Multi-step agent scenarios get a more reliable basis. Opus 4.8 already holds long chains of tasks well, but Fable 5 is noticeably better at keeping context and plan at millions of tokens. Working with large codebases is accelerating, which is confirmed by the Stripe case.
At the same time, expect that in sensitive areas, the model will fail harder and switch to Opus 4.8. For legitimate tasks, this is rarely a problem, but if your work lies in the area of cybersecurity or biology, some of the requests will go away.
Frequently asked questions
What is Claude Fable 5?
It is the first public Anthropic Mythos model and the first in the Claude 5 lineup. Released on June 9, 2026, available through the Claude API and paid subscriptions.
How much does Claude Fable 5 cost?
10 dollars for 1 million incoming tokens and 50 for 1 million outgoing.

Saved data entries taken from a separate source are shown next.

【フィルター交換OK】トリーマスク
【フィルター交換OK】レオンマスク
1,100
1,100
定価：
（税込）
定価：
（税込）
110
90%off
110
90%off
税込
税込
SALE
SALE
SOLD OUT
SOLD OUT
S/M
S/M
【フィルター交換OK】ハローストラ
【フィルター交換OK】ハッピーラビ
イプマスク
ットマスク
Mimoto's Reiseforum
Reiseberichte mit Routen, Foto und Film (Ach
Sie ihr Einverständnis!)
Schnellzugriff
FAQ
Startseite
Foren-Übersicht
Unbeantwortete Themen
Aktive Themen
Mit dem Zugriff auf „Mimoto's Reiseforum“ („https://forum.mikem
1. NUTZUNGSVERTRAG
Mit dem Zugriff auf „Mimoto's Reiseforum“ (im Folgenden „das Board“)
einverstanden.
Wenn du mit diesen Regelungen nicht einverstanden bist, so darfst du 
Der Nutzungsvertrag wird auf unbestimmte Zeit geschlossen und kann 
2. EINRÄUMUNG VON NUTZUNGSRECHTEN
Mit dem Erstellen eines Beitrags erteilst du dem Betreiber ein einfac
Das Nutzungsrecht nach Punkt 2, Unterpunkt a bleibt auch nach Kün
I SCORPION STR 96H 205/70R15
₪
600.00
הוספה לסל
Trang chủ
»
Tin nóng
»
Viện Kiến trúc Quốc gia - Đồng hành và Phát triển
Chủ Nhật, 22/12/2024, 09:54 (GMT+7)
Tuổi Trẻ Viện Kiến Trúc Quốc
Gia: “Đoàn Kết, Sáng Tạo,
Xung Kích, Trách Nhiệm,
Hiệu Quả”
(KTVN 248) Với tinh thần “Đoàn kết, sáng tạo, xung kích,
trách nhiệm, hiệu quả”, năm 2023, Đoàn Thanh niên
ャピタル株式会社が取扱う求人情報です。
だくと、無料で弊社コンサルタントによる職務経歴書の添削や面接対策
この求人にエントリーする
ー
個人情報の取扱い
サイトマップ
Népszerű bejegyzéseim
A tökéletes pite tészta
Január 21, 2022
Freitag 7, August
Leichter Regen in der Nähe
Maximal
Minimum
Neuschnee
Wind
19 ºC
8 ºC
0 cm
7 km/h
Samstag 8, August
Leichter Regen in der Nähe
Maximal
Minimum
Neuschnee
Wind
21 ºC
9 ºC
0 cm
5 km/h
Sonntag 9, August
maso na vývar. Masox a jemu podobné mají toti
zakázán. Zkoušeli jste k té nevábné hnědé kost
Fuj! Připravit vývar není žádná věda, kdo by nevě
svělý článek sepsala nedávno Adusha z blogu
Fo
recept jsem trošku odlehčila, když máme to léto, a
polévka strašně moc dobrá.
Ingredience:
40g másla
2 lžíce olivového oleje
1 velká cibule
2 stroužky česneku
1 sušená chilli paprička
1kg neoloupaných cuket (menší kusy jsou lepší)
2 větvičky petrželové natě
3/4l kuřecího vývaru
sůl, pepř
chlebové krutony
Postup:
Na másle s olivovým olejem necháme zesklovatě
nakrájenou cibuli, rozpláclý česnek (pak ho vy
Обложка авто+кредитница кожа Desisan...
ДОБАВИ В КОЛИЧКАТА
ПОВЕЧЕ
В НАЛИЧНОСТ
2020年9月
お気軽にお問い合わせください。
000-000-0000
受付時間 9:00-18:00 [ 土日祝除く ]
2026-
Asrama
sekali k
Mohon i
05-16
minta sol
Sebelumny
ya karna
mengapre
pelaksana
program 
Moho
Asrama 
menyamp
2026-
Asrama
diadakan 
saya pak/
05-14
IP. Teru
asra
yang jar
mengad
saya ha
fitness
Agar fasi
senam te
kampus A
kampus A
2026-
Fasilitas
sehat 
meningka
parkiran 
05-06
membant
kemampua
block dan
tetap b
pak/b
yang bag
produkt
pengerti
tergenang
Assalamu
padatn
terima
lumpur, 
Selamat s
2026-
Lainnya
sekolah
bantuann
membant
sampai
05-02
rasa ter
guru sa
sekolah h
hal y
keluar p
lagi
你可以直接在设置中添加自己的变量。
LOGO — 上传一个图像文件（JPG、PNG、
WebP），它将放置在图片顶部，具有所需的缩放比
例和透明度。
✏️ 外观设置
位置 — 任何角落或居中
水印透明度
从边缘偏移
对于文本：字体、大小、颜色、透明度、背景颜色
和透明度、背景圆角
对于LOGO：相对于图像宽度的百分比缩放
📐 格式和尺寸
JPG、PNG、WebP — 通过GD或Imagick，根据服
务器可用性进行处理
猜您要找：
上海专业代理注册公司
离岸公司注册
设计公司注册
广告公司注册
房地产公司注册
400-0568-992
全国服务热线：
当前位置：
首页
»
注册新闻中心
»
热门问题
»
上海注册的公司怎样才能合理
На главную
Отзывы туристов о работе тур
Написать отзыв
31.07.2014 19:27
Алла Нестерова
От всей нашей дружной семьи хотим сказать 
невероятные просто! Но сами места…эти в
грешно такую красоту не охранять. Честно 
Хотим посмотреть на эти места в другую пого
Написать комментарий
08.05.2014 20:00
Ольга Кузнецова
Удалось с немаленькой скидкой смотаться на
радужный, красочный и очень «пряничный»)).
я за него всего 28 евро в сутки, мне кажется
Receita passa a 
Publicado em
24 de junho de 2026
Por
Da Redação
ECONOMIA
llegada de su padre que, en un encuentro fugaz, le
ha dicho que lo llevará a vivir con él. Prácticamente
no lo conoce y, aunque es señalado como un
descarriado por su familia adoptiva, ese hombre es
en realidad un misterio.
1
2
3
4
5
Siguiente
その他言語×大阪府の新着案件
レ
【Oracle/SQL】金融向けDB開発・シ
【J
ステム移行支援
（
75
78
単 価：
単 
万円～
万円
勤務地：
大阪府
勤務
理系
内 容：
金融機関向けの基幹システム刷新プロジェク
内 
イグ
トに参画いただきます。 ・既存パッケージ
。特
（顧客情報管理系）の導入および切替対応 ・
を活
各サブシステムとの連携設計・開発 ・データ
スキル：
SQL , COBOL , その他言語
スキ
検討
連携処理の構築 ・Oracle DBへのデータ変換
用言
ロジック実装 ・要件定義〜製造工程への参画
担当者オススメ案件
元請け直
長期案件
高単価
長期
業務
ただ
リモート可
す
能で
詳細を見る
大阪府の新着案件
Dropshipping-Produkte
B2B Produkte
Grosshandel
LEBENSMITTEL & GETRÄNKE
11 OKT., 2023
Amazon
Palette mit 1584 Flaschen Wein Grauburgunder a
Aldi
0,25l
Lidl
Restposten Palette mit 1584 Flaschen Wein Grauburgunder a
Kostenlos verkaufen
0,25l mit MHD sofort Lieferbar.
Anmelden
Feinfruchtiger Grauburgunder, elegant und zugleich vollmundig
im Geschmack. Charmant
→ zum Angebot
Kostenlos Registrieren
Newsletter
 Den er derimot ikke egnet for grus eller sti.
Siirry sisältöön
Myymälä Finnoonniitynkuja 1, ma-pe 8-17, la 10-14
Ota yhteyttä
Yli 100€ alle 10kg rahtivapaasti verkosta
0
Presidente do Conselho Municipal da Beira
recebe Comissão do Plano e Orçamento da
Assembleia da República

This is twice the price of the Opus 4.8 and less than half the price of the closed Mythos Preview.
How is Fable 5 different from Mythos 5?
It's the same model. Fable has fuses for the public, Mythos has them removed in the field of cybersecurity – Mythos is available only to Project Glasswing partners.
What are the limitations of Fable 5?
In cyber security, biology, chemistry, and distillation attempts, the model does not respond by itself, but transmits the Opus 4.8 query. This works on average in less than 5% of sessions.
Which is better: Fable 5 or Opus 4.8?
Fable 5 shows top results on almost all benchmarks and in the case of Stripe for the day conducted a migration of the code base by 50 million lines. But it costs twice as much, so for simple tasks, Opus 4.8 remains a rational choice.
Outcome
Claude Fable 5 is the moment we’ve been waiting for since spring: Mythos’ technology has gone beyond closed programs, and it’s also cheaper than it cost in the closed version. With fuses in cybersecurity, biology and chemistry and priced at twice the price of Opus, but in the hands of conventional developers and subscribers. This is the first model of the Claude 5 line, and it raises the bar markedly. Next up is the OpenAI response with GPT-5.6.